## What the task asks
Please set down only the lines between the line containing "Identify the click" and the end of the records, inclusive, exactly as they stand.
── Exercise materials ──
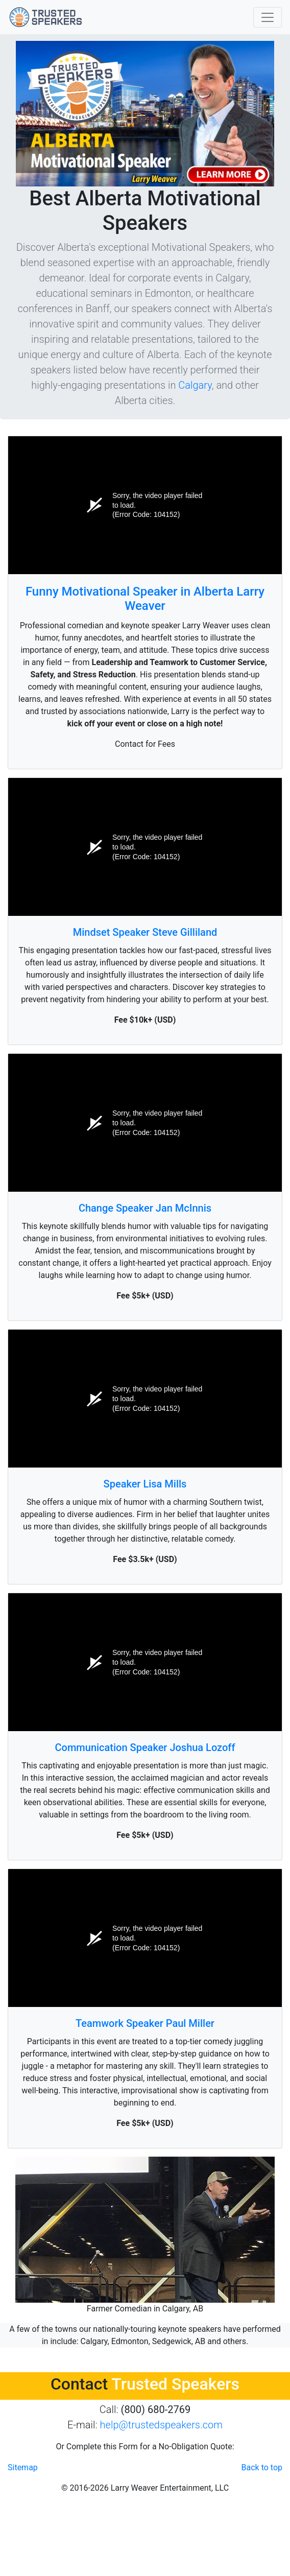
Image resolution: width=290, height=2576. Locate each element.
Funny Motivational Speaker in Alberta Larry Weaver (145, 598)
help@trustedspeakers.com (161, 2425)
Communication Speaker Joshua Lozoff (145, 1747)
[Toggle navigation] (267, 17)
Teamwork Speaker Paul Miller (145, 2023)
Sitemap (23, 2467)
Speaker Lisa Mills (145, 1484)
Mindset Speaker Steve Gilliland (145, 932)
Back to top (261, 2467)
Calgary (194, 385)
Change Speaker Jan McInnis (145, 1208)
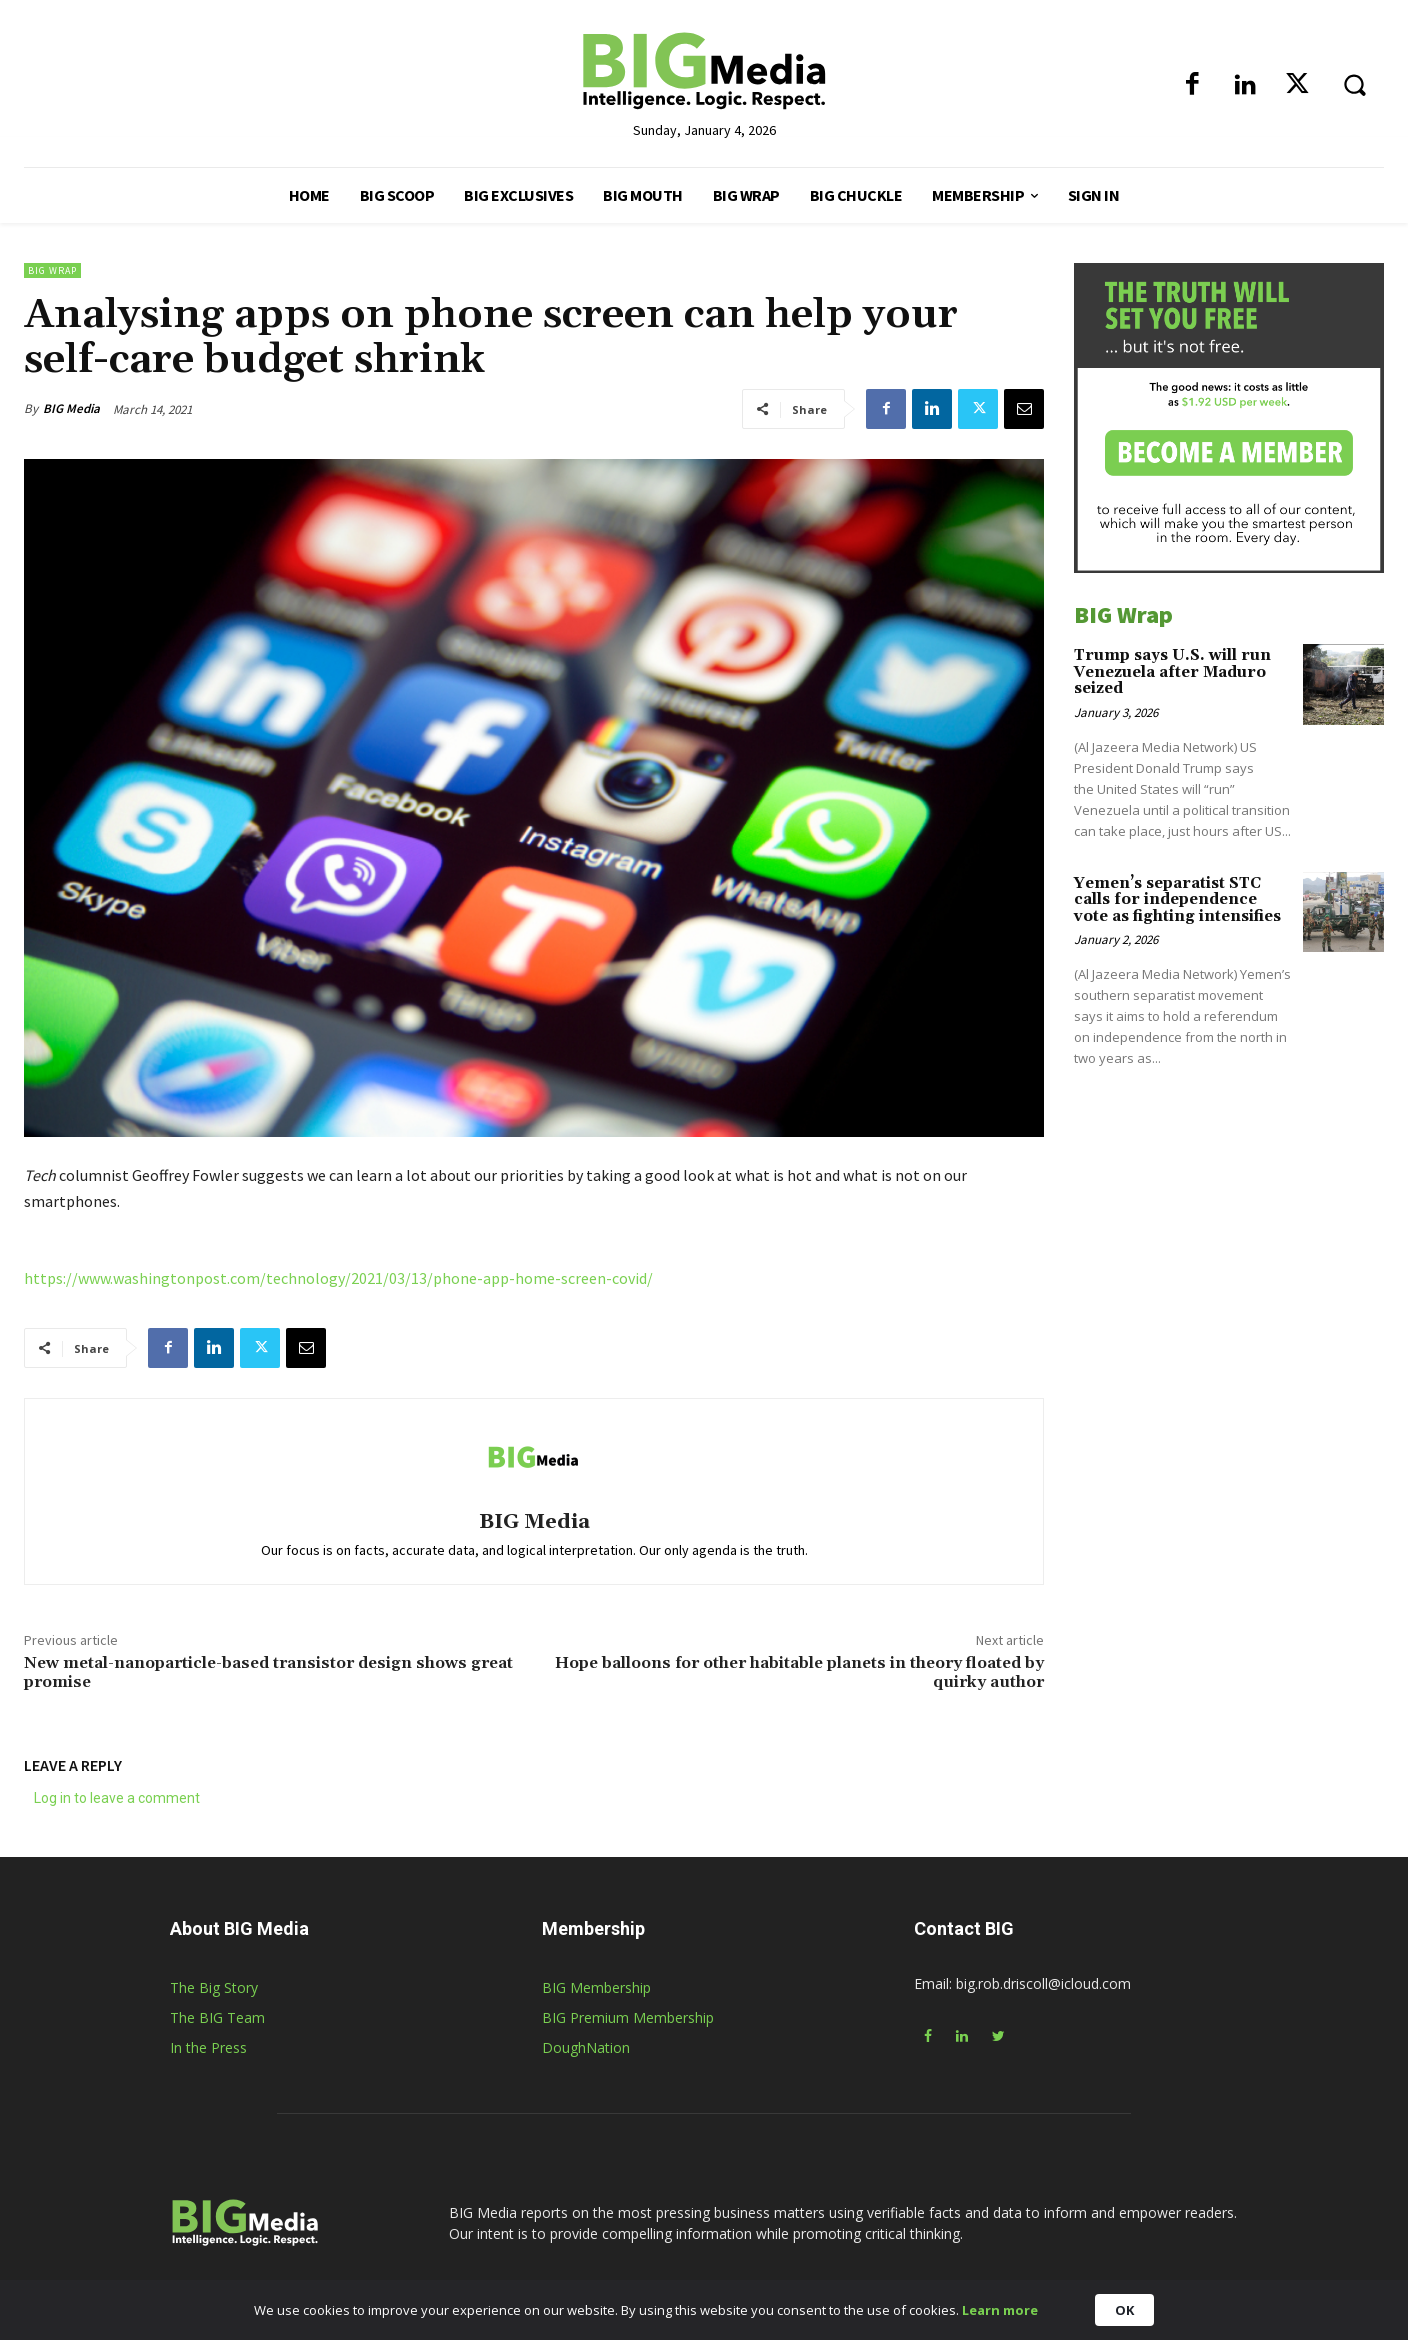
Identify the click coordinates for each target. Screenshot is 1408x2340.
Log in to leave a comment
───
## Finished task
Identify the click coordinates for each target. Screenshot is 1408x2340.
Log in to leave a comment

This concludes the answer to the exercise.